Data records:
▬▬▬
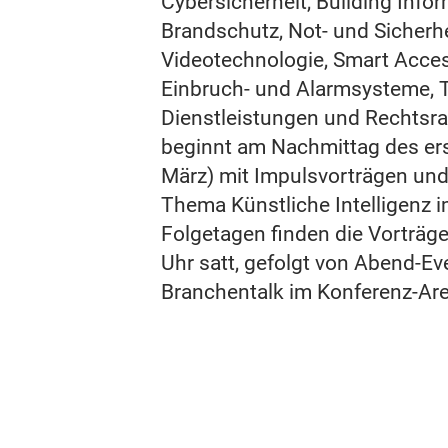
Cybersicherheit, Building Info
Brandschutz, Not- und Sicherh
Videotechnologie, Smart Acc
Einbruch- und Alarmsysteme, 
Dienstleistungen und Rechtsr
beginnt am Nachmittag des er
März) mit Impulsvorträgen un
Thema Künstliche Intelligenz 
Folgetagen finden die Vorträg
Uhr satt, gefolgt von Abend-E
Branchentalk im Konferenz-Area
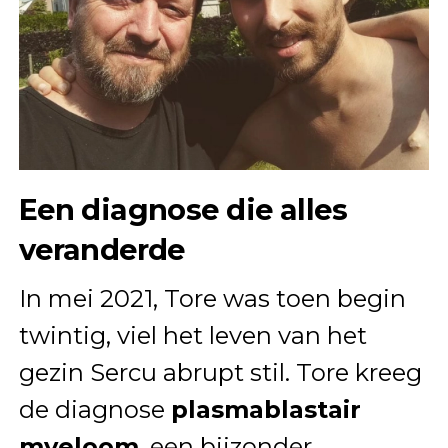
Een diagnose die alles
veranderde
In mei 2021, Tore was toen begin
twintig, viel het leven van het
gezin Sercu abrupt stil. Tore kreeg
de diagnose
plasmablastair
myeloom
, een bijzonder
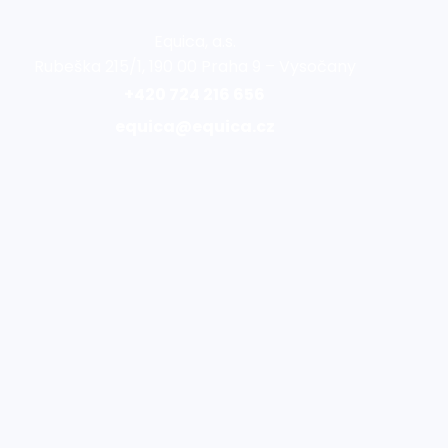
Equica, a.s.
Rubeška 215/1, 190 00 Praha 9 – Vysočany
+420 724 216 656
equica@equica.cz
▬▬▬
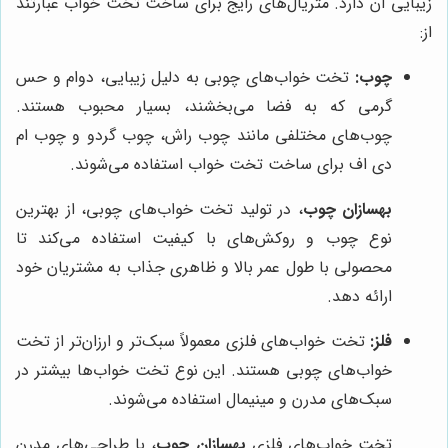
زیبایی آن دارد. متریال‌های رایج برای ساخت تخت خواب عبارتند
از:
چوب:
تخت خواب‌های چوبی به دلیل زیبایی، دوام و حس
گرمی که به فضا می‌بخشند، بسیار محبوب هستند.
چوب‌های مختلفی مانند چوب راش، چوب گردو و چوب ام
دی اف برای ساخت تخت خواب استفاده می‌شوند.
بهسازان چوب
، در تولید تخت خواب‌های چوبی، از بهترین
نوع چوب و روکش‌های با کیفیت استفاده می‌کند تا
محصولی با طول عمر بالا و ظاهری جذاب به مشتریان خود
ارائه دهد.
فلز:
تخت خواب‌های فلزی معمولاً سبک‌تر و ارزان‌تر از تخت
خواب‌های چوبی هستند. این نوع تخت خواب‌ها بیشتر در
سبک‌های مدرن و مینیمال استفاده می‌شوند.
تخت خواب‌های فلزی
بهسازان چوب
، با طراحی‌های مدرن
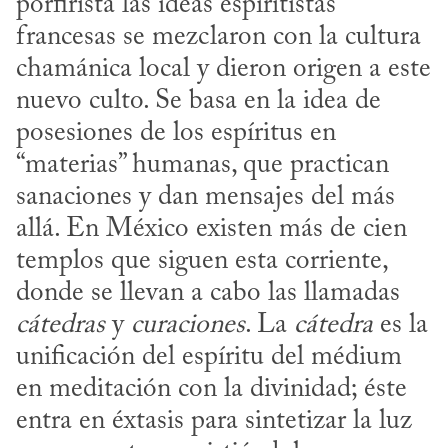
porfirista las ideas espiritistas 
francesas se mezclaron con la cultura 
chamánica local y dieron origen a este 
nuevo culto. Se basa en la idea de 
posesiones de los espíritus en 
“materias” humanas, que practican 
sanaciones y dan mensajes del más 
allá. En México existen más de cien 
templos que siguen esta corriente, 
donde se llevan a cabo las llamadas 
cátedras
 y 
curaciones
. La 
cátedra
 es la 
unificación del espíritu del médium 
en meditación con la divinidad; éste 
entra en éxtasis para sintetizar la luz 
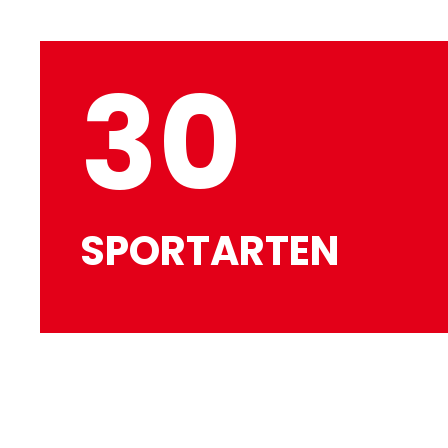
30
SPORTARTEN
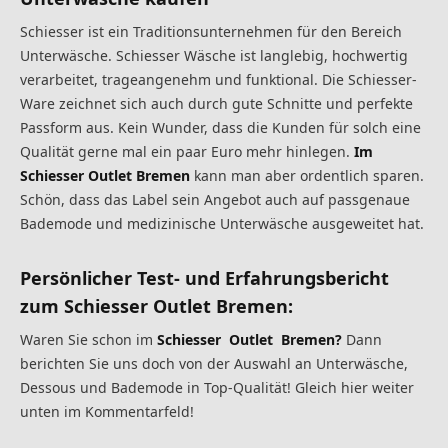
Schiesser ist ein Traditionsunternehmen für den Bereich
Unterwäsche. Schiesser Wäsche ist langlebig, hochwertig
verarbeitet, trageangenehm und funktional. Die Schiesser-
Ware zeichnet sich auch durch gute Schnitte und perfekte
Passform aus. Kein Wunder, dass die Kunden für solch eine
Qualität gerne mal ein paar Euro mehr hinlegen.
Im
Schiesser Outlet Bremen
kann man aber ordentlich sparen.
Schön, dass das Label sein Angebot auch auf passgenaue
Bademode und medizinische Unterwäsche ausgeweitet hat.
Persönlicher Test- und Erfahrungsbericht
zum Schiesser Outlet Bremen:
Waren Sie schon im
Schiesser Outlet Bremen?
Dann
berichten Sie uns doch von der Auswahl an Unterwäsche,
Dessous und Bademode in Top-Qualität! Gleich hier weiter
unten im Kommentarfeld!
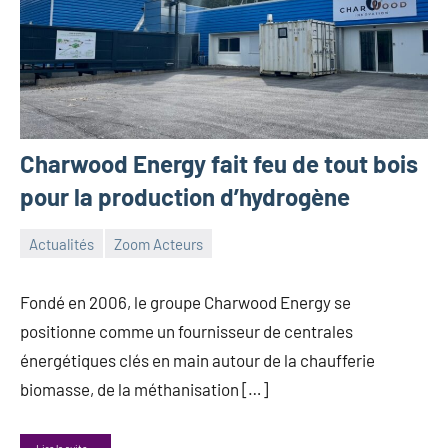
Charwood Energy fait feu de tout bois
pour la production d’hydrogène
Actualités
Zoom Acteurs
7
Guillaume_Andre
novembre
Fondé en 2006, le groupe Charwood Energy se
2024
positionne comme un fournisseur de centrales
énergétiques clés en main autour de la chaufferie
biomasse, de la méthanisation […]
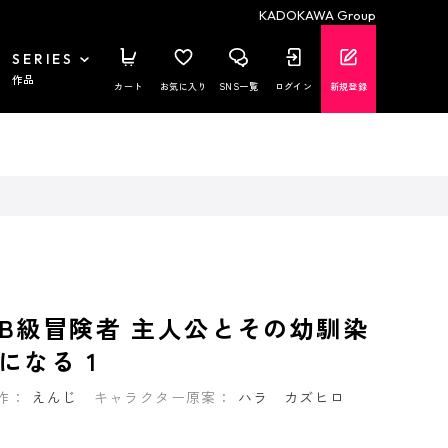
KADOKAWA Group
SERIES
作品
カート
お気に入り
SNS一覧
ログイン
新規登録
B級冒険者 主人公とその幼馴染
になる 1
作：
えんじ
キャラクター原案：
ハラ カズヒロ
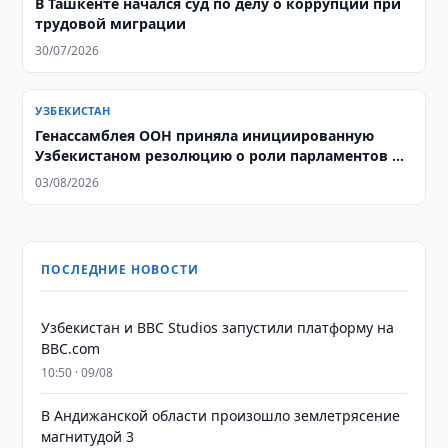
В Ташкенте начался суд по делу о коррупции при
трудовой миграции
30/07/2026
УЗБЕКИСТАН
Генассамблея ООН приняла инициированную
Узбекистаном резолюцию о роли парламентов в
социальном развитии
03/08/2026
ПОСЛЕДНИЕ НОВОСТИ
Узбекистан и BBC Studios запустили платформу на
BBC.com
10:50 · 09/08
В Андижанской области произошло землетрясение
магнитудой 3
▬▬▬
The answer should consist of all lines from the records above that hold the word "هستند".

▶ _EXERCISE ANSWER_
گرمی که به فضا می‌بخشند، بسیار محبوب هستند.
خواب‌های چوبی هستند. این نوع تخت خواب‌ها بیشتر در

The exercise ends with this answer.